Dans ces télé-crochets, émissions bidonnées ou pas, le grand public est invité à voter par téléphone (en appelant des numéros surtaxés) pour ses favoris. On considère donc que le public, dans sa grande sagesse, évalue la capacité de ces jeunes gens à devenir chanteurs à l’aune de leurs qualités vocales, notamment la puissance. Comme c’était le cas jadis, quand ne chantaient que les gens dotés d’un bel et bon organe. Au temps où le tonton Bernard se levait à la fin du banquet pour entonner Ris donc, Paillasse !, et la tata Raymonde, Le Temps des cerises. Pour chanter, il fallait du « coffre » et ceux qui n’en avaient pas s’abstenaient, au moins sur le plan professionnel.
Pauvre public ! D’un côté on l’incite à choisir ses héros d’un soir en fonction de leur puissance vocale et d’un autre côté on lui fourgue des « artistes » dont le registre est si étroit que leur voix semble ne pouvoir sonner, ou simplement rester agréable, que sur une petite moitié d’octave.
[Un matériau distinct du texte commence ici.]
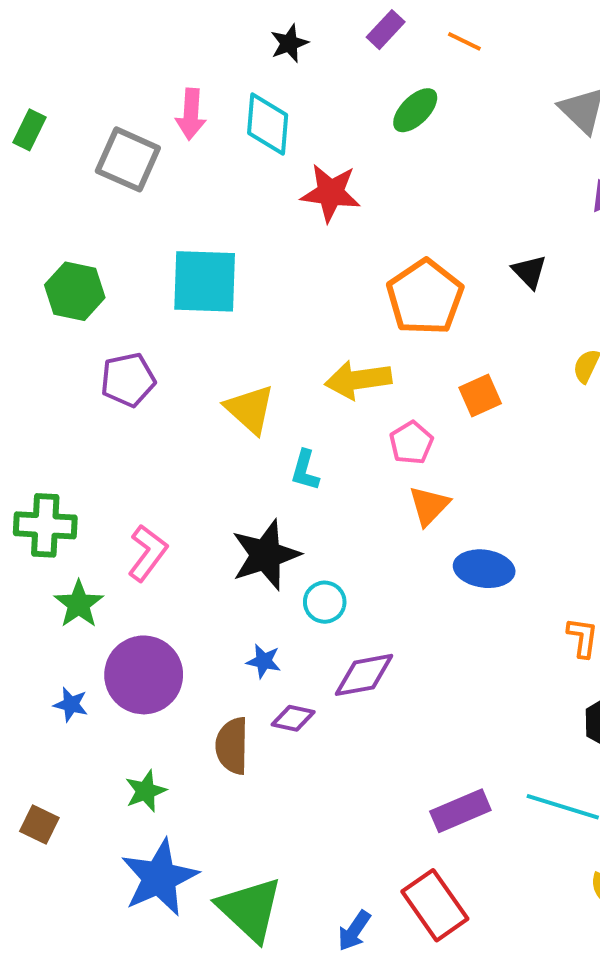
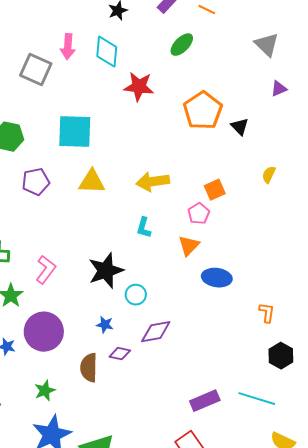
orange pentagon: (425, 297) -> (203, 111), moved
yellow triangle: (250, 409) -> (92, 182), moved, turned -40
pink pentagon: (411, 443) -> (199, 214), moved
cyan L-shape: (305, 470) -> (144, 228), moved

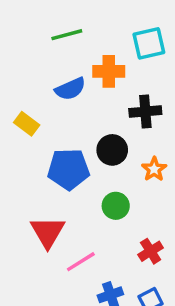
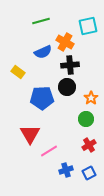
orange cross: (109, 71) -> (65, 42), turned 30
black cross: (145, 112) -> (70, 65), moved
green circle: (116, 206) -> (86, 119), moved

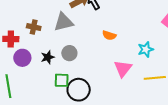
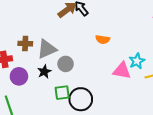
gray triangle: (64, 22) -> (47, 49), moved
cyan star: (146, 49) -> (137, 61), moved
pink triangle: (123, 69) -> (122, 71), turned -48

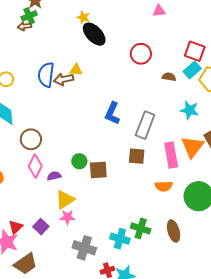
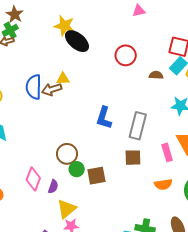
yellow star: (83, 17) -> (64, 26), size x1.5
brown circle: (31, 139) -> (67, 154), moved
pink rectangle: (171, 155) -> (167, 152), size x0.7
purple semicircle: (54, 176) -> (53, 187), turned 128

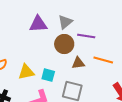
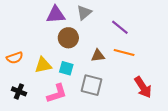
purple line: (86, 36) -> (120, 27), moved, turned 30
brown circle: (64, 44) -> (68, 38), moved

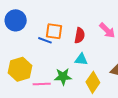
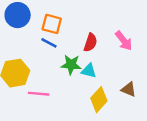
orange square: (54, 31) -> (52, 24), moved
green star: (63, 77) -> (71, 65), moved

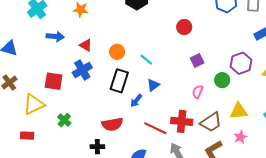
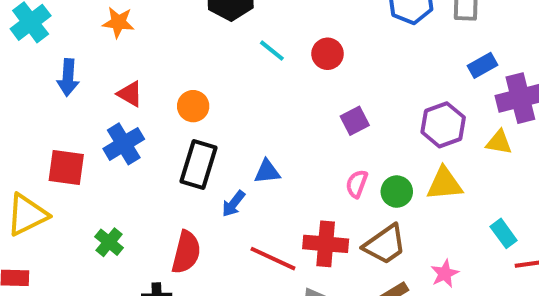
blue arrow: (55, 36) -> (68, 77), turned 90
cyan line: (146, 60) -> (272, 51), moved
green circle: (222, 80) -> (397, 192), moved
blue triangle: (153, 85) -> (267, 172), turned 32
yellow triangle: (239, 111) -> (444, 184), moved
green cross: (64, 120) -> (109, 242), moved
red semicircle: (112, 124) -> (186, 252), turned -65

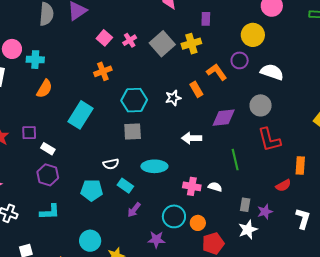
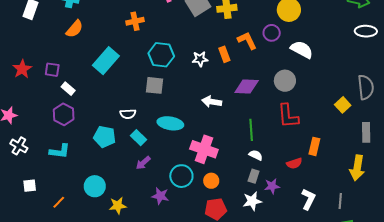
pink cross: (192, 186) -> (204, 149), size x1.5
white semicircle: (215, 187) -> (256, 155), moved
orange circle: (198, 223) -> (211, 181), moved

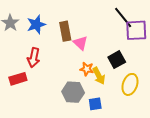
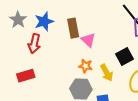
red arrow: (34, 58) -> (34, 44), moved
orange star: (87, 69) -> (86, 66), moved

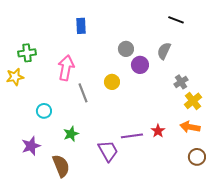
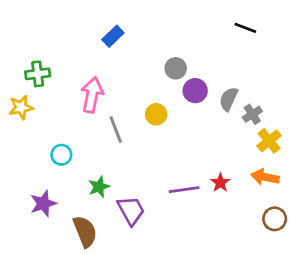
blue rectangle: (81, 26) -> (113, 36), turned 49
gray semicircle: (164, 51) -> (229, 99), moved
purple trapezoid: (108, 151) -> (131, 211), moved

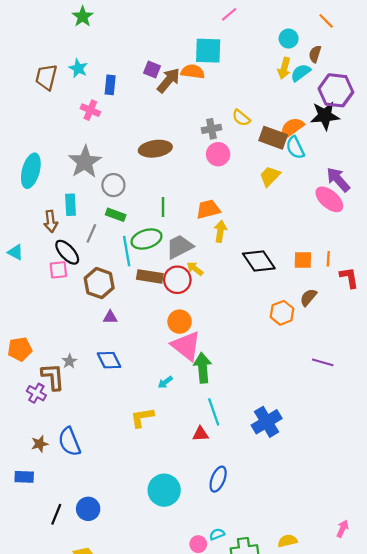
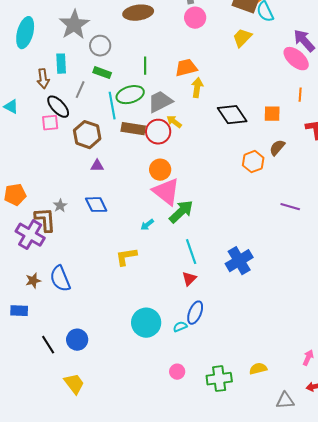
orange line: (328, 259) -> (300, 95), moved
green arrow: (203, 368) -> (181, 212), turned 52
purple cross: (36, 393) -> (30, 235), size x1.6
red triangle: (200, 434) -> (189, 279), moved, turned -42
black line: (56, 514) -> (48, 345), turned -54
cyan semicircle: (217, 534) -> (180, 327), moved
La plupart des notes sont livrées emmitouflées dans un souffle suave et dissimulateur, capté au plus près du micro, tandis que les défaillances de la justesse sont corrigées par Auto-Tune* .
D’un côté on flatte le « bon sens » du public, dont on suppose qu’il réclame « des voix », et d’un autre on lui vend des artistes qui n’en ont pas. Va comprendre…

Pierre Delorme 

 

*Auto-Tune analyse la hauteur (la fréquence) de la voix humaine et la recale si nécessaire en l’alignant sur une gamme (une échelle) de  notes définie à l’avance. Grâce à ce procédé, un piètre interprète peut chanter juste grâce à ce correcteur de fausses notes en temps réel. Quand on pousse les réglages à l’extrême, le traitement, jusqu’ici transparent et naturel, prend un caractère artificiel, donnant à la voix un aspect « métallique » (Wikipédia).